Across the nation, there are any number of amazingly talented bakers, retail shops and baking companies who produce great products but aren't getting the respect they deserve.

By Larry Blagg

As I travel around the United States and speak to consumers, I find it a bit disheartening on occasion when I hear that they really don’t think much about the bread they eat, or the baker who painstakingly created it. Across the nation, there are any number of amazingly talented bakers, retail shops and baking companies who produce great products.

Like Rodney Dangerfield, bakers are not getting the respect they deserve.

The same is not true in other countries where top-class bakers and their employers can reach celebrity status. Take, for example, the United Kingdom, where a banquet is held each November in London for the Worshipful Company of (UK) Bakers at the prestigious Mansion House. Virtually every UK bakery is represented at the banquet, from multiple chains to modest craft shops. Attendance is by special formal invitation and is presided over by the Lord Mayor of London. At the banquet, a new “Master” is elected and begins his or her tenure directly after the banquet.

The Worshipful Company of Bakers (WCB) dates back more than 850 years to the reign of King Henry II. The company is the oldest Company of all London Liveries (guilds and/or associations).

David Powell is the current Master of the Worshipful Company of Bakers.
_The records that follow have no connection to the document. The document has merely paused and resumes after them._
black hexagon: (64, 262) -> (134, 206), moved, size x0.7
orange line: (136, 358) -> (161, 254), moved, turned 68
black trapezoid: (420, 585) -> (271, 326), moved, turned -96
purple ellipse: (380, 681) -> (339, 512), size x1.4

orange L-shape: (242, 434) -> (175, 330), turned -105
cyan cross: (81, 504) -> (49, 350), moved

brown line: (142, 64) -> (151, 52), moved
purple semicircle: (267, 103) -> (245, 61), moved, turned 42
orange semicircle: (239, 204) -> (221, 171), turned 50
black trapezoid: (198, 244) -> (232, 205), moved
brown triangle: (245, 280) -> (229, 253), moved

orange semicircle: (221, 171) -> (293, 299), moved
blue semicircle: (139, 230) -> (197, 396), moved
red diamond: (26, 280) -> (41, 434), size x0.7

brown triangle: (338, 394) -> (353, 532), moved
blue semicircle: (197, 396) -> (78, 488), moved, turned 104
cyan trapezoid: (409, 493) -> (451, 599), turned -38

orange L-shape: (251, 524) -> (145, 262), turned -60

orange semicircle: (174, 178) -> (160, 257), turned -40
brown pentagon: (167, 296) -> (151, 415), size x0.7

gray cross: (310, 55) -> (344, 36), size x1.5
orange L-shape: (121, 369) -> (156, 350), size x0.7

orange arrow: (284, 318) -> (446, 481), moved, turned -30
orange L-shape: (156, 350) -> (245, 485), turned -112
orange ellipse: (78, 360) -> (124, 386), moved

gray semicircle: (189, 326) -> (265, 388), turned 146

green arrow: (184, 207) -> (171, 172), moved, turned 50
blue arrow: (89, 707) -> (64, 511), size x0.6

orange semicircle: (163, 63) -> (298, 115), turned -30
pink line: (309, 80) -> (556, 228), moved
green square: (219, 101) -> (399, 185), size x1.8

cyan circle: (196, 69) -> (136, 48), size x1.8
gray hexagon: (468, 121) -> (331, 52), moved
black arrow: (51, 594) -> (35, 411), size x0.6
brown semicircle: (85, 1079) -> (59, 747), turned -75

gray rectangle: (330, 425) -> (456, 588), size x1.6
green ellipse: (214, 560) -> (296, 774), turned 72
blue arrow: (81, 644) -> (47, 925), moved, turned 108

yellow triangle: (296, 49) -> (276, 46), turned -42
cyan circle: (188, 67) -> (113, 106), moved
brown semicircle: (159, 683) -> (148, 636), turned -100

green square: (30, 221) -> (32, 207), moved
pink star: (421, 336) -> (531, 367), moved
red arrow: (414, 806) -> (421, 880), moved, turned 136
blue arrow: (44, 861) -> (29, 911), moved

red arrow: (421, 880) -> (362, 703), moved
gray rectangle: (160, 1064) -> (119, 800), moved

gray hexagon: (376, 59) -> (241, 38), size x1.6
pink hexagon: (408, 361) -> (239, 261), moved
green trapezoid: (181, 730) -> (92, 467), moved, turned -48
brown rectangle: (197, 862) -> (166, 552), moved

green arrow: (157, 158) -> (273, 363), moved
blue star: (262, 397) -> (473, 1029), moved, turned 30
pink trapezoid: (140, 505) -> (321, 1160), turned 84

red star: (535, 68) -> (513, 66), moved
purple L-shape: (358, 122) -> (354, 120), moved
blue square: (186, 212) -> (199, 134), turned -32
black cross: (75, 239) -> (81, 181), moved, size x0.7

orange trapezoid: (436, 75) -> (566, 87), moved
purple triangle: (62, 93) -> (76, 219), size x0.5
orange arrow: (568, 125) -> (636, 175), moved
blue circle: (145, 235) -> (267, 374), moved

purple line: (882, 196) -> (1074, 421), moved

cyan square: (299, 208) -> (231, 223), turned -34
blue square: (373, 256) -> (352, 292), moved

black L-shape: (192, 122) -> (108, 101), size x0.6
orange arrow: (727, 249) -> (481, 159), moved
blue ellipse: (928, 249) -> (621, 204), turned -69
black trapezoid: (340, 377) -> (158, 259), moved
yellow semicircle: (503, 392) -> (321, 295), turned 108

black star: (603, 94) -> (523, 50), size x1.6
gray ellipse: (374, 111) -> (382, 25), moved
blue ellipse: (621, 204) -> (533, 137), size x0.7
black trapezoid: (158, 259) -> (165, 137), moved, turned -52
After studying at the National Bakery School, he spent seven years with Puratos and four more years working across the globe as technical director with Pierro Scacco, employing a 1,200 staff with annual sales of about $120 million and providing specialty breads to the Marks and Spencers and Waitrose supermarket chains.

In 1991, he founded David Powell Bakeries, creating specialty products, and in 1997, a major coffee shop chain asked him to develop a range of muffins. The first order of 500 muffins soon became a regular 500,000 cakes per week with annual sales up to $16 million. Powell is currently working for Buffalo, N.Y.-based Rich Products, where he is developing new bakery products, as well as coaching, consulting and supporting the company’s R&D teams around the world.

By his lifelong body of work, David Powell has become an industry icon.

Halfway around the world, in Kuala Lumpur, Malaysia, a Japanese transplant by the name of Yukichi Matsubara was invited five years ago by a former prime minister to open an upscale bakery called The Loaf, which has been featured on TV in Malaysia. Today, Yukichi enjoys the same consumer celebrity as the best culinary chefs in Asia.

Tokyo TV has made bakers and pastry chefs in Japan cult heroes via their own version of the Iron Chef competitions, and consumers line up outside the shops of the winning bakers such as K.Yokoyama to purchase their prize-winning breads and pastries.

Such successes in the United States are still too rare, and most of our bakers labor away in relative obscurity. 

Let all of us involved in baking turn our customers from Rodney Dangerfield’s into the food industry heroes they deserve to be.